Sheriff Ed Gonzalez said Harris County has not been exempt from a nationwide increase in crime rate.

AUSTIN, Texas — Harris County Sheriff Ed Gonzalez said it’s time to take a serious look at investing in corrections infrastructure in one of the nation’s largest counties, including a new jail in one of the most rapidly growing areas in Texas.

Law enforcement experts say the nation is experiencing a crime wave and Harris County is not exempt.

“We definitely haven’t been immune to that, we’ve seen increases in homicides, we’ve seen increases in aggravated assaults,” Gonzalez said.

Gonzalez claimed judges are also contributing to the crime wave in Harris County by releasing violent criminals on bond.

“The court backlogs have had a huge impact as well on our crime rate," Gonzalez said. "When there are more people out on bond, it definitely isn’t a good thing when sometimes we’re waiting two, three, four years to return to court...there’s no accountability."

Gonzalez commands the state’s largest sheriff’s department whose jail is out of compliance with the state and is experiencing an inmate boom.

“It’s the first time that we’ve had over 10,000 inmates in more than a decade,” Gonzalez said.

In Austin, while at the Texas Tribune Festival, Gonzalez said a solution in part is investing in public safety infrastructure, including a new jail, to keep from sending inmates hundreds of miles away or across state lines to be housed.

“I do believe that it’s worth seriously considering it.
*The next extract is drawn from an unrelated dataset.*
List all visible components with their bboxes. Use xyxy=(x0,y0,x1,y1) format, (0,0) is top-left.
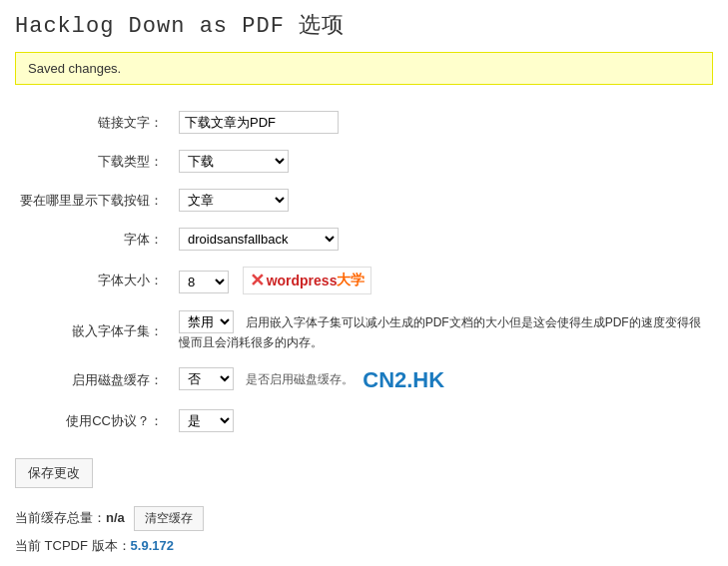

I think our population’s grown, the buildings are outdated, the facilities are very limited in terms of programming that we can offer,” Gonzalez said.

Gonzalez wants a complex that will be able to house any future criminal justice disruptions, provide rehabilitation services, job training and adult education.

Gonzalez said 75% of those in Harris County’s custody right now are considered violent offenders, he says that number should be closer to 25%. 

Gonzalez added that despite outside narratives, Harris County has not defunded police.

“So I think there’s a lot of analysis that needs to be done so it’s not just a throwing a random number out there but being thoughtful, seeing what would that look like,” he said.